Dozens of guests from across the UK have been in the North East for a special event marking a regional landowner’s commitment to excellence in the management of his estate.
Viscount Ridley, owner of the Blagdon Estate in South East Northumberland, was named earlier this year by the Royal Agricultural Society of England (RASE) as the winner of its Bledisloe Medal for 2015.
The Medal is awarded in recognition of a landowner who demonstrates outstanding achievement in the successful land management and development of an agricultural estate in England, and has a particular focus on the creation of features of benefit to the local community, the environment or for the wider public good, and the development of alternative sources of income.
RASE President Sir John Beddington presented the award as part of his annual President’s Day event, which was held at the Blagdon Estate.
The event also included a tour personally hosted by Viscount Ridley of many of the different elements which make up the Estate, including rural retail village The Milkhope Centre, a number of restored parkland areas and the world-renowned ‘Lady Of The North’, Northumberlandia.
Now over 300 years old, the Blagdon Estate is a thriving rural centre for enterprise which provides a home for dozens of North East businesses, and supports a wide range of local charity, school and community activities.
Around a quarter of the Estate land is farmed by Blagdon Farming Ltd, with just under half farmed by tenants and the remainder occupied by woodland, roads and properties.
Blagdon has a long history of supporting local good causes, and hosts thousands of visitors at numerous charity Open Garden events every year.

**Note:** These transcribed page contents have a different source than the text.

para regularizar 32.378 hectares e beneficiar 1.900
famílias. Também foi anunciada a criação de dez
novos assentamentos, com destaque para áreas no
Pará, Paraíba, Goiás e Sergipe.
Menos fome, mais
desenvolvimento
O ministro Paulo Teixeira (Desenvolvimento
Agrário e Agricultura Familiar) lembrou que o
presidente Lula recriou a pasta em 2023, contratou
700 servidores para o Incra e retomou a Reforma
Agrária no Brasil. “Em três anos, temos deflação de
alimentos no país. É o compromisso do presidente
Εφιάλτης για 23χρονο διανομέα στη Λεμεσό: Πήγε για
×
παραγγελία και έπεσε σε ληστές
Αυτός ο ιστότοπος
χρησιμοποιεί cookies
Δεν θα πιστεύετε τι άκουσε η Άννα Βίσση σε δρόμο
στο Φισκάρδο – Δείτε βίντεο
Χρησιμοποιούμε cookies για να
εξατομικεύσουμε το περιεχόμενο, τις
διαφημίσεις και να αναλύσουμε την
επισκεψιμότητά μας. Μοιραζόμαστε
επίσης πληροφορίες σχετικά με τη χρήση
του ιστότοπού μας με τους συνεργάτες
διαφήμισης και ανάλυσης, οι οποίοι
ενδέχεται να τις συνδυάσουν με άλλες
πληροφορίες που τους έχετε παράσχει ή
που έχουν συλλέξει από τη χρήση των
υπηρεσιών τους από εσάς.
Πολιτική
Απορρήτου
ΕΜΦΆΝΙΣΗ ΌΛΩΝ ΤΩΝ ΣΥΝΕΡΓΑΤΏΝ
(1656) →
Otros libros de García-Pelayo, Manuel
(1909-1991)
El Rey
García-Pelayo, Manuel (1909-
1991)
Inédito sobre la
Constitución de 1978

It also runs various events for the local community, including Easter trails, Halloween parties and summer picnics, and is an active member of the Country Trust, a charity which provides farm visits to children from urban schools.
Restoration of Estate land mined by regional employer The Banks Group over the last decade has already resulted in the creation and re-creation of woodland, lakes, wetland and farmland, as well as the reinstatement ofa 200 year-old parkland landscape that was lost decades before.
Robert Downer, chief executive at The Blagdon Estate, says: “Hosting the RASE President’s Day is a real honour for the Estate, and being able to show so many people from outside the region the range of activities we undertake here added real depth to the day.
“The Blagdon Estate is host to dozens of families, hundreds of jobs and tens of thousands of visitors, and our commercial activities allow for significant funding, without public subsidy, to be allocated towards improving local community and tourism facilities which otherwise simply would not be available from any other source.”
Humphrey Salwey, chair of the Bledisloe Medal judging panel for the Royal Agricultural Society of England, adds: “We found the Blagdon Estate to be excellent in many respects, and especially wanted to highlight the extensive environmental improvement work that has been undertaken across the land.
“Blagdon is a well-rounded Estate which has both an impressive past and a very promising future, and our great congratulations go to Viscount Ridley and his team.”
Matthew Williamson, an associate at Land Factor, who are the managing agents of the Estate, says: “Managing an historic estate such as Blagdon in the 21st century demands an outward-looking and inclusive approach, with appropriate diversification as a central theme of its operation, and having the validity of our work credited by the Royal Agricultural Society of England gives great credence to the approach we take.”